Exercise directions ::
Transcribe the entries below exactly; leave every image out.

Page images and extracted text
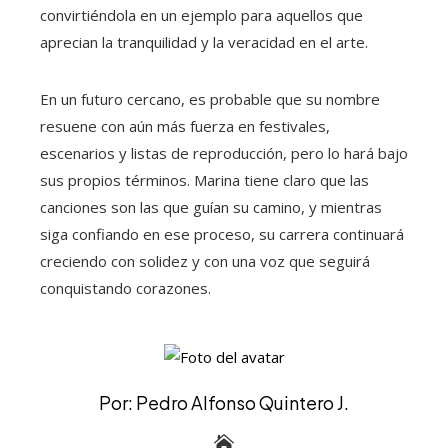
convirtiéndola en un ejemplo para aquellos que
aprecian la tranquilidad y la veracidad en el arte.
En un futuro cercano, es probable que su nombre
resuene con aún más fuerza en festivales,
escenarios y listas de reproducción, pero lo hará bajo
sus propios términos. Marina tiene claro que las
canciones son las que guían su camino, y mientras
siga confiando en ese proceso, su carrera continuará
creciendo con solidez y con una voz que seguirá
conquistando corazones.
Por: Pedro Alfonso Quintero J.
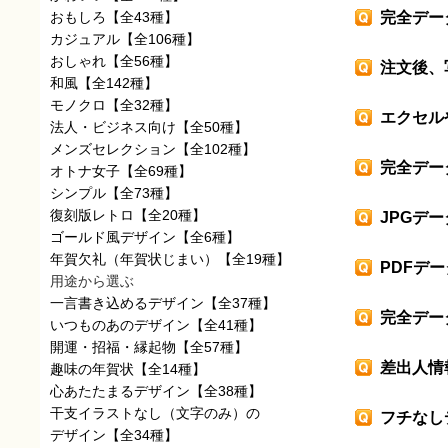
おもしろ
【全43種】
完全デー
カジュアル
【全106種】
おしゃれ
【全56種】
注文後、
和風
【全142種】
モノクロ
【全32種】
エクセル
法人・ビジネス向け
【全50種】
メンズセレクション
【全102種】
完全デー
オトナ女子
【全69種】
シンプル
【全73種】
復刻版レトロ
【全20種】
JPGデ
ゴールド風デザイン
【全6種】
年賀欠礼（年賀状じまい）
【全19種】
PDFデ
用途から選ぶ
一言書き込めるデザイン
【全37種】
完全デー
いつものあのデザイン
【全41種】
開運・招福・縁起物
【全57種】
差出人情
趣味の年賀状
【全14種】
心あたたまるデザイン
【全38種】
干支イラストなし（文字のみ）の
フチなし
デザイン
【全34種】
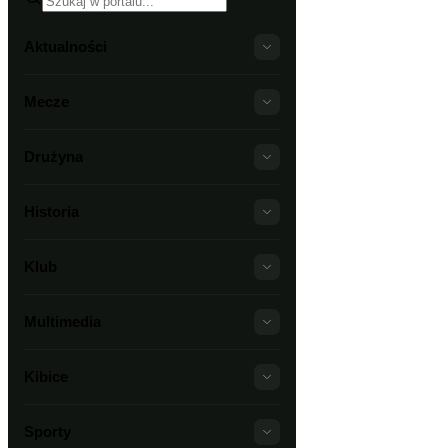
Aktualności
Mecze
Drużyna
Historia
Klub
Multimedia
Kibice
Sporty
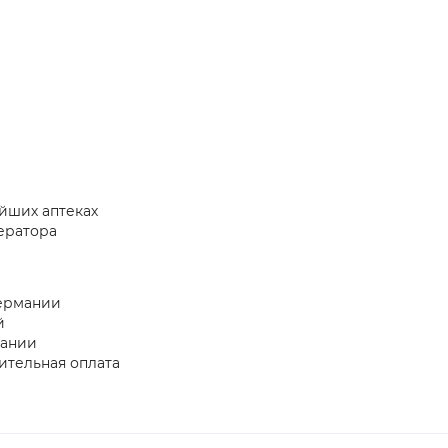
йших аптеках
ератора
Германии
й
пании
ительная оплата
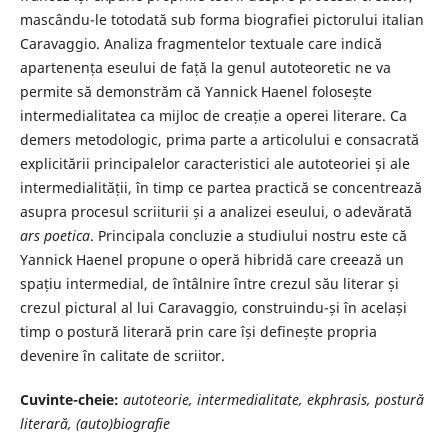
mascându-le totodată sub forma biografiei pictorului italian
Caravaggio. Analiza fragmentelor textuale care indică
apartenența eseului de față la genul autoteoretic ne va
permite să demonstrăm că Yannick Haenel folosește
intermedialitatea ca mijloc de creație a operei literare. Ca
demers metodologic, prima parte a articolului e consacrată
explicitării principalelor caracteristici ale autoteoriei și ale
intermedialității, în timp ce partea practică se concentrează
asupra procesul scriiturii și a analizei eseului, o adevărată
ars poetica
. Principala concluzie a studiului nostru este că
Yannick Haenel propune o operă hibridă care creează un
spațiu intermedial, de întâlnire între crezul său literar și
crezul pictural al lui Caravaggio, construindu-și în același
timp o postură literară prin care își definește propria
devenire în calitate de scriitor.
Cuvinte-cheie:
autoteorie, intermedialitate, ekphrasis, postur
ă
literară, (auto)biografie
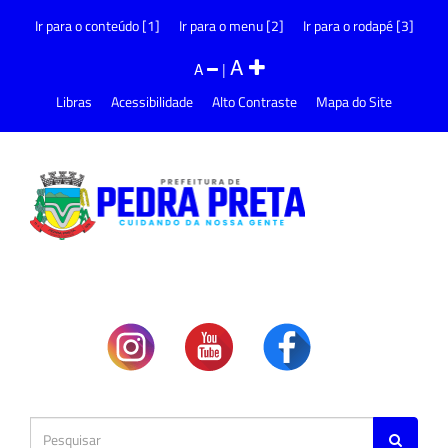
Ir para o conteúdo [1]
Ir para o menu [2]
Ir para o rodapé [3]
A
A
|
Libras
Acessibilidade
Alto Contraste
Mapa do Site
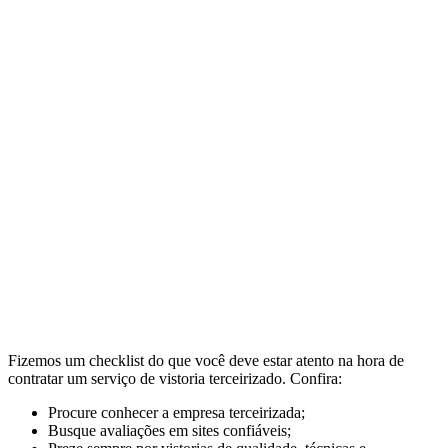
Fizemos um checklist do que você deve estar atento na hora de
contratar um serviço de vistoria terceirizado. Confira:
Procure conhecer a empresa terceirizada;
Busque avaliações em sites confiáveis;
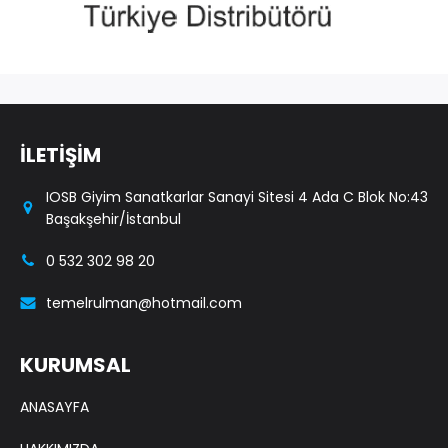
İLETİŞİM
IOSB Giyim Sanatkarlar Sanayi Sitesi 4 Ada C Blok No:43
Başakşehir/İstanbul
0 532 302 98 20
temelrulman@hotmail.com
KURUMSAL
ANASAYFA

Answer to this problem ::
convirtiéndola en un ejemplo para aquellos que
aprecian la tranquilidad y la veracidad en el arte.
En un futuro cercano, es probable que su nombre
resuene con aún más fuerza en festivales,
escenarios y listas de reproducción, pero lo hará bajo
sus propios términos. Marina tiene claro que las
canciones son las que guían su camino, y mientras
siga confiando en ese proceso, su carrera continuará
creciendo con solidez y con una voz que seguirá
conquistando corazones.
Por: Pedro Alfonso Quintero J.
おもしろ
【全43種】
完全デー
カジュアル
【全106種】
おしゃれ
【全56種】
注文後、
和風
【全142種】
モノクロ
【全32種】
エクセル
法人・ビジネス向け
【全50種】
メンズセレクション
【全102種】
完全デー
オトナ女子
【全69種】
シンプル
【全73種】
復刻版レトロ
【全20種】
JPGデ
ゴールド風デザイン
【全6種】
年賀欠礼（年賀状じまい）
【全19種】
PDFデ
用途から選ぶ
一言書き込めるデザイン
【全37種】
完全デー
いつものあのデザイン
【全41種】
開運・招福・縁起物
【全57種】
差出人情
趣味の年賀状
【全14種】
心あたたまるデザイン
【全38種】
干支イラストなし（文字のみ）の
フチなし
デザイン
【全34種】
Aktualności
Mecze
Drużyna
Historia
Klub
Multimedia
Kibice
Sporty
йших аптеках
ератора
Германии
й
пании
ительная оплата
mascându-le totodată sub forma biografiei pictorului italian
Caravaggio. Analiza fragmentelor textuale care indică
apartenența eseului de față la genul autoteoretic ne va
permite să demonstrăm că Yannick Haenel folosește
intermedialitatea ca mijloc de creație a operei literare. Ca
demers metodologic, prima parte a articolului e consacrată
explicitării principalelor caracteristici ale autoteoriei și ale
intermedialității, în timp ce partea practică se concentrează
asupra procesul scriiturii și a analizei eseului, o adevărată
ars poetica
. Principala concluzie a studiului nostru este că
Yannick Haenel propune o operă hibridă care creează un
spațiu intermedial, de întâlnire între crezul său literar și
crezul pictural al lui Caravaggio, construindu-și în același
timp o postură literară prin care își definește propria
devenire în calitate de scriitor.
Cuvinte-cheie:
autoteorie, intermedialitate, ekphrasis, postur
ă
literară, (auto)biografie
Ir para o conteúdo [1]
Ir para o menu [2]
Ir para o rodapé [3]
A
A
|
Libras
Acessibilidade
Alto Contraste
Mapa do Site
Fizemos um checklist do que você deve estar atento na hora de
contratar um serviço de vistoria terceirizado. Confira:
Procure conhecer a empresa terceirizada;
Busque avaliações em sites confiáveis;
İLETİŞİM
IOSB Giyim Sanatkarlar Sanayi Sitesi 4 Ada C Blok No:43
Başakşehir/İstanbul
0 532 302 98 20
temelrulman@hotmail.com
KURUMSAL
ANASAYFA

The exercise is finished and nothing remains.